Schema Contract¶
CypherGlot is not just Cypher-to-generic-SQL. It lowers admitted Cypher into SQL that assumes one concrete graph-to-table layout.
If a host runtime wants to execute CypherGlot output directly, it should expose this physical contract or a compatibility layer that behaves the same way.
Physical contract¶
CypherGlot lowers admitted Cypher against a generated type-aware schema rather
than a generic nodes / edges / node_labels layout.
Target physical layout¶
The target SQLite contract is generated from graph schema metadata:
- one table per node type
- one table per edge type
- typed property columns instead of a single catch-all
propertiesblob - foreign keys from edge tables to their source and target node tables
- automatically generated baseline edge traversal indexes that match one-hop and multi-hop traversal directions
For a graph schema with node types User and Company, and an edge type
WORKS_AT(User -> Company), the generated SQLite contract looks like:
PRAGMA foreign_keys = ON;
PRAGMA journal_mode = WAL;
PRAGMA synchronous = NORMAL;
CREATE TABLE cg_node_user (
id INTEGER PRIMARY KEY,
name TEXT NOT NULL,
age INTEGER
) STRICT;
CREATE TABLE cg_node_company (
id INTEGER PRIMARY KEY,
name TEXT NOT NULL
) STRICT;
CREATE TABLE cg_edge_works_at (
id INTEGER PRIMARY KEY,
from_id INTEGER NOT NULL,
to_id INTEGER NOT NULL,
since INTEGER,
FOREIGN KEY (from_id) REFERENCES cg_node_user(id) ON DELETE CASCADE,
FOREIGN KEY (to_id) REFERENCES cg_node_company(id) ON DELETE CASCADE
) STRICT;
CREATE INDEX idx_cg_edge_works_at_from_id ON cg_edge_works_at(from_id);
CREATE INDEX idx_cg_edge_works_at_to_id ON cg_edge_works_at(to_id);
CREATE INDEX idx_cg_edge_works_at_from_to ON cg_edge_works_at(from_id, to_id);
CREATE INDEX idx_cg_edge_works_at_to_from ON cg_edge_works_at(to_id, from_id);
Column semantics¶
Node tables such as cg_node_user
id: stable node identifier used in joins, predicates, and whole-entity returns- one column per declared property, using the declared logical type
Edge tables such as cg_edge_works_at
id: stable relationship identifierfrom_id: source node id for outgoing relationshipsto_id: target node id for outgoing relationships- one column per declared edge property, using the declared logical type
Type identity is carried by table selection itself. There is no separate
canonical node_labels table in the target contract, because node type filters
resolve to the appropriate typed table directly.

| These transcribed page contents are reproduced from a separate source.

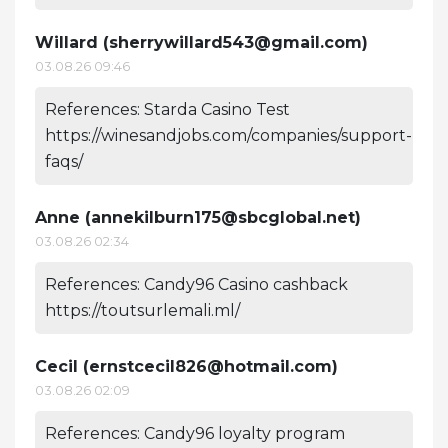
Willard (
sherrywillard543@gmail.com
)
03.08.26 09:46
References: Starda Casino Test
https://winesandjobs.com/companies/support-
faqs/
Anne (
annekilburn175@sbcglobal.net
)
03.08.26 02:34
References: Candy96 Casino cashback
https://toutsurlemali.ml/
Cecil (
ernstcecil826@hotmail.com
)
03.08.26 02:09
References: Candy96 loyalty program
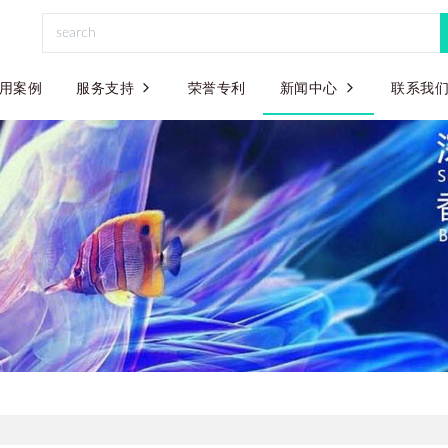
用案例
服务支持
荣誉专利
新闻中心
联系我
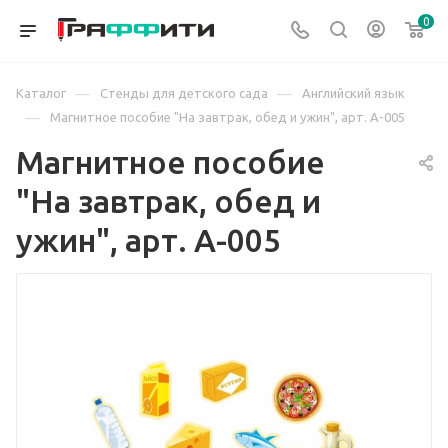
0
—
—
Каталог
Стенды для детского сада
Английский язык
—
Магнитное пособие "На завтрак, обед и ужин", арт. А-005
Магнитное пособие
"На завтрак, обед и
ужин", арт. А-005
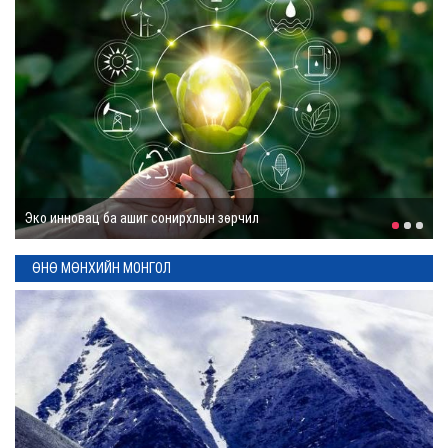
няцаажээ
3 цаг
Монголын баг Олон
улсын мэдээлэл зүйн
38 дугаар
олимпиадад
оролцохоор Ташкент
хотыг зорилоо
3 цаг
Таанагүй говь
Дуу цахилгаантай
аадар орно
ӨНӨ МӨНХИЙН МОНГОЛ
4 цаг
Энэ 7 хоногт Монгол
Улсад
5 цаг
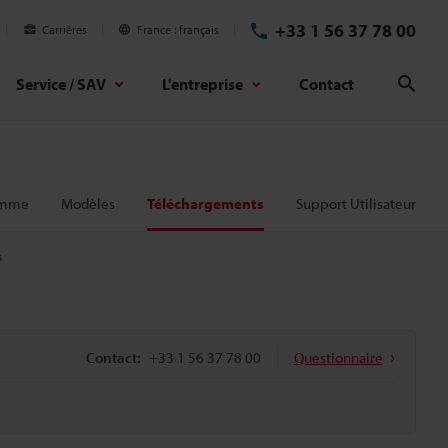
+33 1 56 37 78 00
Carrières
France
français
Service / SAV
L'entreprise
Contact
Rech
amme
Modèles
Téléchargements
Support Utilisateur
s
Contact:
+33 1 56 37 78 00
Questionnaire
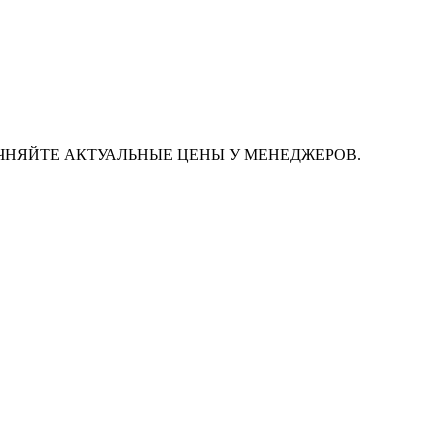
ЧНЯЙТЕ АКТУАЛЬНЫЕ ЦЕНЫ У МЕНЕДЖЕРОВ.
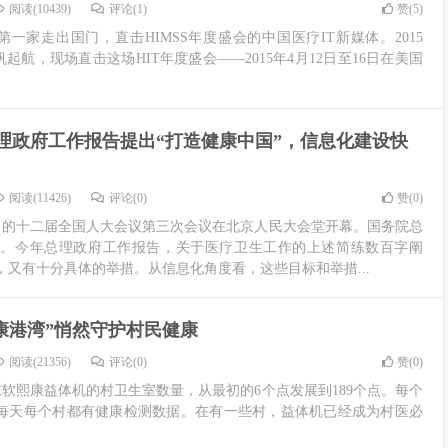
阅读(10439)
评论(1)
赞(
5
)
为第一家走出国门，直击HIMSS年度盛会的中国医疗IT新媒体。2015
起航，现场直击这场HIT年度盛会——2015年4月12日至16日在美国
理政府工作报告提出“打造健康中国”，信息化建设快
阅读(11426)
评论(0)
赞(
0
)
瞩目的十二届全国人大会议第三次会议在北京人民大会堂开幕。国务院总
告。今年总理政府工作报告，关于医疗卫生工作的上述简练数百字阐
又有十分具体的举措。从信息化角度看，这些目标和举措...
康港湾”悄然守护村民健康
阅读(21356)
评论(0)
赞(
0
)
软熙康益体机的村卫生室数量，从最初的6个点发展到189个点。每个
。每天每个村都有健康检测数据。在有一些村，益体机已经成为村医必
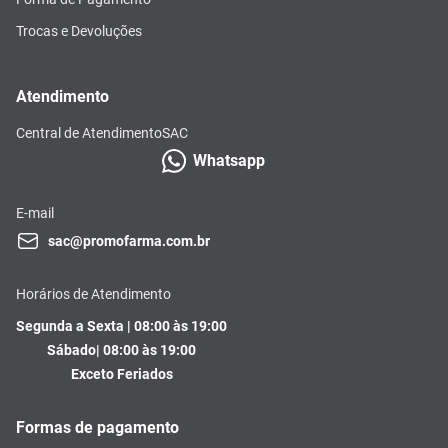
Trocas e Devoluções
Atendimento
Central de Atendimento
SAC
Whatsapp
E-mail
sac@promofarma.com.br
Horários de Atendimento
Segunda a Sexta | 08:00 às 19:00
Sábado| 08:00 às 19:00
Exceto Feriados
Formas de pagamento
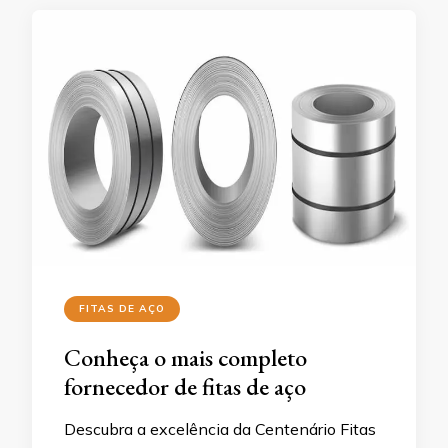
FITAS DE AÇO
Conheça o mais completo
fornecedor de fitas de aço
Descubra a excelência da Centenário Fitas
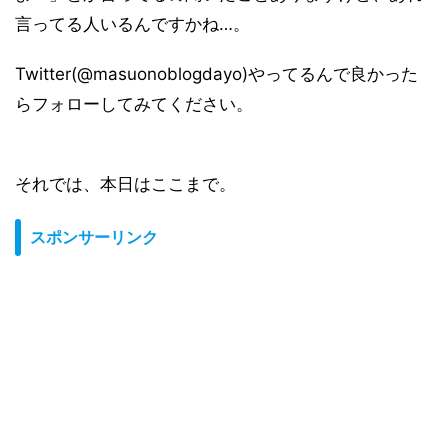
言ってる人いるんですかね…。
Twitter(@masuonoblogdayo)やってるんで良かった
らフォローしてみてください。
それでは、本日はここまで。
スポンサーリンク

This contract is intentionally rigid for performance. In the current type-aware path, a stored node maps to one declared node type and therefore does not carry multiple labels through the physical schema contract. This is a deliberate storage-contract tradeoff rather than a claim about Cypher semantics; broader label membership would require a different schema path.
Result shape contract¶
The physical schema is fixed and relational, but Cypher return values can still be shaped in different ways.

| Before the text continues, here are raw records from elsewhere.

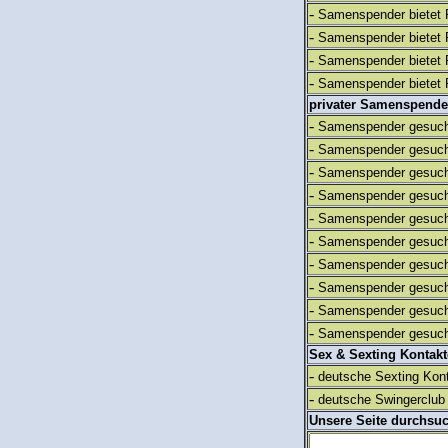
-
Samenspender bietet 
-
Samenspender bietet 
-
Samenspender bietet 
-
Samenspender bietet 
privater Samenspende
-
Samenspender gesuch
-
Samenspender gesuch
-
Samenspender gesuch
-
Samenspender gesuch
-
Samenspender gesuch
-
Samenspender gesuch
-
Samenspender gesuch
-
Samenspender gesuch
-
Samenspender gesuch
-
Samenspender gesuch
Sex & Sexting Kontak
-
deutsche Sexting Kon
-
deutsche Swingerclub 
Unsere Seite durchsu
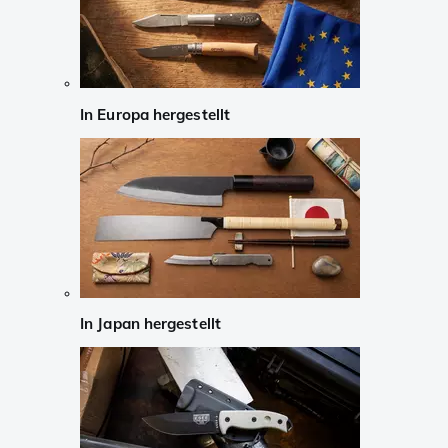
In Europa hergestellt
In Japan hergestellt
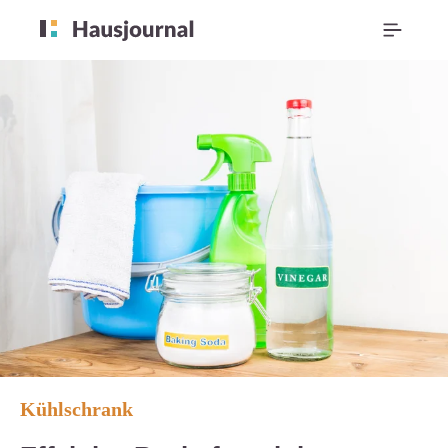
Kühlschrank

CypherGlot's type-aware target is strict relational SQL output:
- emitted SQL should return plain scalar values and typed columns
- whole entities should expand into stable dotted columns such as
user.idanduser.name - SQL should not rely on dialect-specific object or list constructors for the target path
Object-shaped compatibility output is a compatibility mode. The portable SQL contract is the strict relational path described here.

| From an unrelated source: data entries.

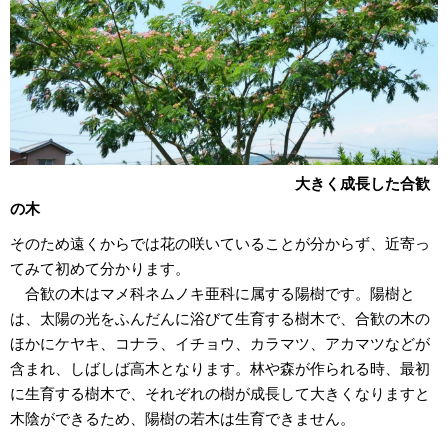
大きく成長した合歓
の木
そのため遠くからでは花の咲いていることが分からず、近寄っ
てみて初めて分かります。
合歓の木はマメ科ネムノキ亜科に属する陽樹です。陽樹と
は、太陽の光をふんだんに浴びて生育する樹木で、合歓の木の
ほかにケヤキ、コナラ、イチョウ、カラマツ、アカマツなどが
含まれ、しばしば高木となります。林や森が作られる時、最初
に生育する樹木で、それぞれの樹が成長して大きくなりますと
木陰ができるため、陽樹の若木は生育できません。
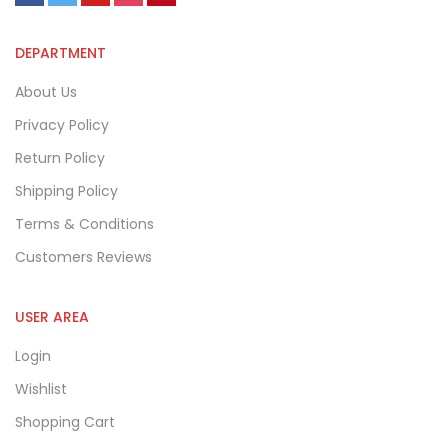
DEPARTMENT
About Us
Privacy Policy
Return Policy
Shipping Policy
Terms & Conditions
Customers Reviews
USER AREA
Login
Wishlist
Shopping Cart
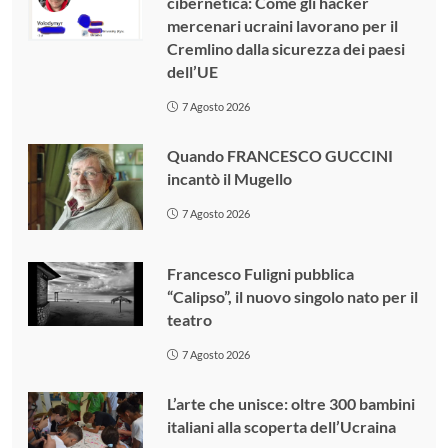
cibernetica: Come gli hacker
mercenari ucraini lavorano per il
Cremlino dalla sicurezza dei paesi
dell’UE
7 Agosto 2026
Quando FRANCESCO GUCCINI
incantò il Mugello
7 Agosto 2026
Francesco Fuligni pubblica
“Calipso”, il nuovo singolo nato per il
teatro
7 Agosto 2026
L’arte che unisce: oltre 300 bambini
italiani alla scoperta dell’Ucraina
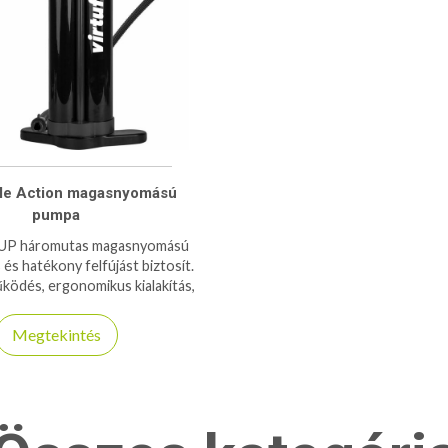
le Action magasnyomású
pumpa
 SUP háromutas magasnyomású
és hatékony felfújást biztosít.
ködés, ergonomikus kialakítás,
nnyű és hordozható.
Megtekintés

This distinction matters because the storage schema can be fully fixed and type-aware while some return helpers still try to package values back into one structured SQL value. For the portable target path, that packaging should happen outside emitted SQL or be rejected when it cannot be represented as ordinary columns.
How CypherGlot uses the target schema¶
CypherGlot uses these access patterns:
- node scans read from the node table selected by the node type
- relationship scans read from the edge table selected by the relationship type
- node type filters resolve through table choice, not a
node_labelsjoin - relationship traversal joins edge tables to their declared source and target node tables
- property access reads typed columns directly
- whole-node returns reconstruct entity objects from
id, type identity, and the typed property columns - whole-relationship returns reconstruct entity objects from
id, edge type, endpoints, and the typed property columns
Helpers that naturally want list or object outputs, such as labels(...) and
keys(...), do not map cleanly to portable SQL columns across dialects. For
the strict relational target path, they should therefore be handled by an upper
runtime layer or remain unsupported rather than forcing structured packaging
back into emitted SQL.
Examples:
SELECT a.name, r.since
FROM cg_edge_works_at AS r
JOIN cg_node_user AS a ON a.id = r.from_id
JOIN cg_node_company AS b ON b.id = r.to_id
Recommended indexes¶
CypherGlot's generated schema contract already includes the baseline traversal
indexes for every edge table. Hosts using GraphSchema.ddl(...) should treat
those indexes as part of the default physical contract, not as optional manual
tuning to be rediscovered later.
For WORKS_AT(User -> Company), the default generated edge indexes are:
CREATE INDEX idx_cg_edge_works_at_from_id ON cg_edge_works_at(from_id);
CREATE INDEX idx_cg_edge_works_at_to_id ON cg_edge_works_at(to_id);
CREATE INDEX idx_cg_edge_works_at_from_to ON cg_edge_works_at(from_id, to_id);
CREATE INDEX idx_cg_edge_works_at_to_from ON cg_edge_works_at(to_id, from_id);
Additional indexes over typed property columns remain workload-specific. Those
can now be declared explicitly through the graph-native schema text surface or
through GraphSchema(property_indexes=...), but they still sit on top of the
generated default traversal indexes rather than replacing them.
Logical types¶
CypherGlot's target type-aware contract assumes these logical value families at the schema boundary:
- ids: integer-like values
- node type names: text carried in schema metadata and table selection
- relationship type names: text carried in schema metadata and table selection
- properties: declared scalar fields materialized as typed columns
Contract vs implementation detail¶
The important target contract is:
- generated node and edge tables derived from graph schema metadata
- stable endpoint columns:
from_id,to_id - stable primary key column:
id - type identity resolved through table choice
- typed property columns instead of one catch-all properties blob
The exact naming scheme and extra backend-local accelerators remain
implementation choices. In this repo, the first source-level contract for that
target now lives in cypherglot.schema, which owns table naming, validation,
and baseline SQLite DDL generation for the type-aware layout.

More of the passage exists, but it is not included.